El testigo de la noche

El testigo de la noche

Por: Patricia Zabala Revello -

fumar
Mi fosa derecha se calentó mientras succionaba el polvo blanco que rápidamente desaparecía de la mesa. Eran las dos de la mañana, la fiesta estaba en su mayor explosión, la música vibraba en los ventanales del penthouse y mis pezones se erizaban con las ráfagas de aire que repentinamente entraban cuando alguien salía al balcón a fumarse un porrito.

Me sentía vivaz, el efecto ya estaba en mi cuerpo, la excitación se evaporaba lentamente por mis poros, mis brazos saltaban siguiendo los pasos del disc jockey que no dejaba que sus ojos se distanciaran de mí.

Se acabó la tocada, la música nunca paró, él se acercó a mí, me coqueteó y me abrió la boca. Los besos no fueron la tranquilidad de mi desgaste. Me llevó al balcón que daba hacia la calle, donde mi cuerpo caliente se mezcló con el suyo.

El silbido del viento era nuestro único testigo. Una vibración en mi pierna fue la absoluta interrupción: era mi madre. No contesté.
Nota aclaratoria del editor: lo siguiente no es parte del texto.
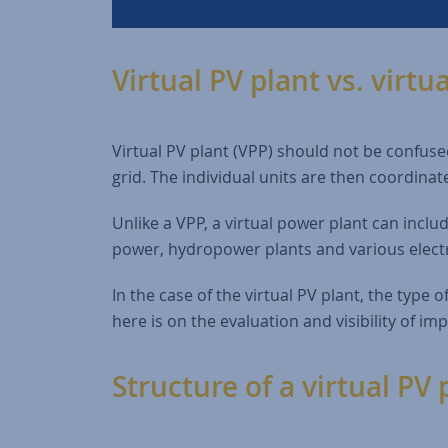
Virtual PV plant vs. virtu
Virtual PV plant (VPP) should not be confused
grid. The individual units are then coordinat
Unlike a VPP, a virtual power plant can includ
power, hydropower plants and various electr
In the case of the virtual PV plant, the type o
here is on the evaluation and visibility of im
Structure of a virtual PV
Una maceta yacía en el balcón, una rama larga y sin vida salía de entre la tierra, habían clavado pequeños clavos en ella y la enredadera, como un depredador fugaz, asechaba sin errar.

Él miró hacia la maceta e inmediatamente volvió su mirada a la mía, sabíamos lo que queríamos hacer; los impulsos y las ansias viajaban por nuestro cuerpo a gran velocidad, nos retamos un poco pero al final decidimos hacerlo juntos... Mi celular interrumpió una vez más.
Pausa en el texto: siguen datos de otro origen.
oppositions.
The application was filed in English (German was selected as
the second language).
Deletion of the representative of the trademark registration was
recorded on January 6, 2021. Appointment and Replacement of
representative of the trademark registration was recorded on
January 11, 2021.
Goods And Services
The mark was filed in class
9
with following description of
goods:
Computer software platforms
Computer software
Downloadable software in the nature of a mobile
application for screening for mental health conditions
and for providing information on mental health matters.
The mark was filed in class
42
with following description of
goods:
Sentía la vida titilar en mi cuerpo, mi alma quería salir y flotar un poco alrededor de la Luna, ver todo desde arriba debe ser magnífico, pensé; subí los pies en la barandilla y sentí al viento chocar contra mi embriagado cuerpo mientras me balanceaba hacia el vacío, logrando un equilibrio perfecto. Su mano rozó la mía y rompió todos mis anhelos, entrelazó sus flacos dedos con los míos y nos dirigimos a terminar la noche con los mejores triunfos. Entre risas y bullicio nos besamos una vez más, una sonrisa mutua brotó de nuestros rostros, nos acercamos a la maceta y proseguimos con el acto. Pusimos nuestras manos en la base, él de un lado, yo del otro; un cosquilleo ardiente se desplazaba desde las puntas de mis dedos, subía hasta mis hombros y se deslizaba por toda mi espalda sin aviso.

Alzamos la maceta hasta el último listón de hierro del barandal y la mantuvimos allí haciendo un pequeño conteo para realizar el empujón final: Uno, podía contemplar la solitaria calle, escuchar al viento y verlo a él sonriendo, trataba de recordar algunas caras de la fiesta y cuántos Delicados había fumado, me acordé de los dos cigarros olvidados que me quedaban, lo presumí un poco pues la escasez dominaba el final de la fiesta. Dos, la maceta ya estaba más afuera que adentro, las hojas se movían despavoridas con el soplo que acompañaba la noche, el tiempo trascurría pausado, la adrenalina se apoderaba de mi cuerpo, la tensión aumentaba, mi frente sudaba y mi corazón palpitante manifestaba el acto fatal. Tres, nuestros dedos no se aferraron demasiado, un auto blanco se estacionó velozmente frente a nosotros, la mujer colérica caminaba hacia el edificio. Sólo fue necesario retirar nuestras manos para que la maceta se desmoronara por los aires, era demasiado tarde para arrepentirse pues esa mujer era mi madre.